Johnson stresses that although emergence seems almost applicable in every situation, there are certain conditions that must be met in order for there to be emergence in the first place. One of his most interesting arguments is that the vital communication must be between agents working on the same level. Emergence is virtually nonexistent when agents from different scopes attempt to interact. Johnson gives a compelling argument with cars in a city. A car which travels on a stretch of highway does not provide feedback to the neighborhoods it passes—cars and neighborhoods are on different scales. Rather, the car will provide feedback for the other cars zipping down the highway, and visa versa. The feedback on this level and in this scenario leads to the emergence of traffic jams.
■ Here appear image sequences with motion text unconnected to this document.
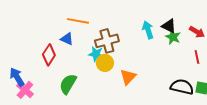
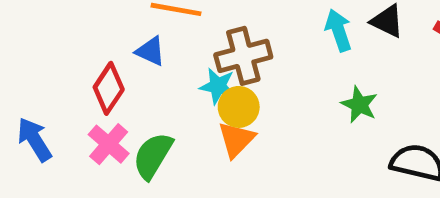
green star: (173, 37) -> (359, 105), moved
orange triangle: (128, 77) -> (236, 139), moved
pink cross: (25, 90) -> (109, 144), moved

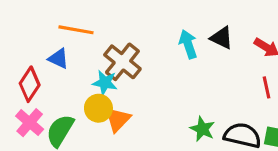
brown cross: (243, 56) -> (122, 62), turned -36
green star: (359, 105) -> (202, 129), moved
yellow circle: (239, 107) -> (98, 108), moved

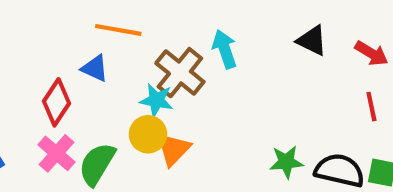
cyan arrow: (188, 44) -> (225, 49), moved
green star: (202, 129) -> (286, 162), turned -30

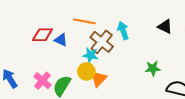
orange line: (118, 30) -> (84, 21), moved
red diamond: (56, 102) -> (42, 35), moved, turned 55
green star: (286, 162) -> (153, 68), moved

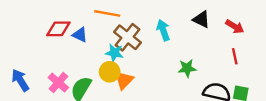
cyan arrow: (123, 31) -> (163, 30), moved

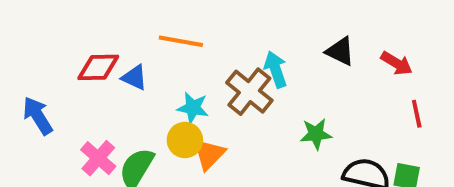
brown cross: (128, 37) -> (249, 92), moved
red line: (235, 56) -> (417, 114), moved
blue arrow: (20, 80) -> (38, 116), moved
Despite the fact that traffic jams emerge from the feedback between cars, Johnson suggests that feedback could also be used to combat such predicaments. By implementing a feedback network between cars and stoplights, it is possible that a homeostatic timing scheme could be derived which would optimize the movement of the cars such that jamming would be minimized.
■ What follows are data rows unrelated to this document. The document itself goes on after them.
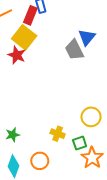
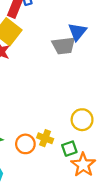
gray trapezoid: (74, 50) -> (64, 46), turned -70
orange circle: (40, 161) -> (25, 144), moved

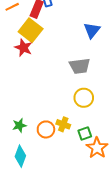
gray trapezoid: (64, 46) -> (80, 66), moved
yellow circle: (82, 120) -> (84, 98), moved

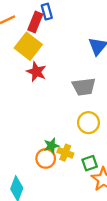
red star: (23, 48) -> (36, 72), moved
green star: (19, 125) -> (51, 146), moved

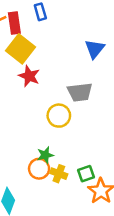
red rectangle: (35, 22) -> (14, 23), moved, turned -30
yellow circle: (88, 123) -> (59, 116), moved
yellow cross: (65, 153) -> (59, 174), moved

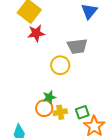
red star: (29, 76) -> (36, 33), turned -30
yellow cross: (59, 174) -> (60, 112), turned -32

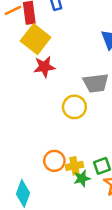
green star: (49, 97) -> (82, 178), moved

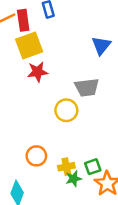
yellow square: (36, 39) -> (29, 45), turned 32
orange circle: (54, 161) -> (36, 156), moved

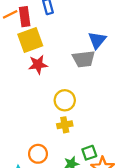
gray trapezoid: (87, 87) -> (84, 59), moved
orange circle: (36, 156) -> (38, 154), moved
yellow cross: (66, 167) -> (65, 125), moved

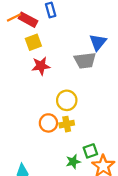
red rectangle: (25, 17) -> (28, 20), turned -54
yellow square: (30, 40) -> (33, 42), size x0.7
orange circle: (38, 154) -> (48, 123), moved

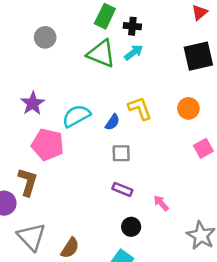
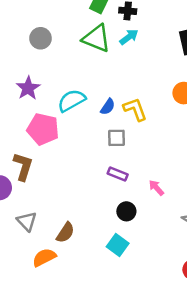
gray circle: (45, 37) -> (40, 38), moved
yellow L-shape: (140, 108) -> (135, 109), moved
gray triangle: (31, 237) -> (27, 221), size x0.7

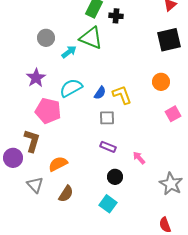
cyan arrow: (129, 37) -> (69, 52), moved
orange semicircle: (44, 257) -> (58, 164), moved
The recurrent thread that seems to resonate all throughout Johnson's work is the reliance that emergent systems have on feedback. Individual agents are able to converge and attain macroscopic homeostasis through interaction with similar agents in the microscopic scale. The fact that emergence is exhibited on so many unique levels is a testament to how powerful it is. Johnson does a marvelous job by lucidly presenting this budding idea and demonstrating how far-reaching its implications are. Notwithstanding Johnson's vast array of emergent examples, it is truly a grave underestimate to believe that study of emergence has reached its pinnacle. Emergence has opened the eyes of those who have studied it and has inspired fascinating work in a large number of circles. For many, mankind's current understanding of emergence of merely a scratch on the surface of something bigger. Regardless of whether emergence holds the key to true artificial intelligence, or if the field itself emerges into the highly coveted 'Theory of Everything', it is wise for researchers and enthusiasts alike to continue pushing the limits of emergence.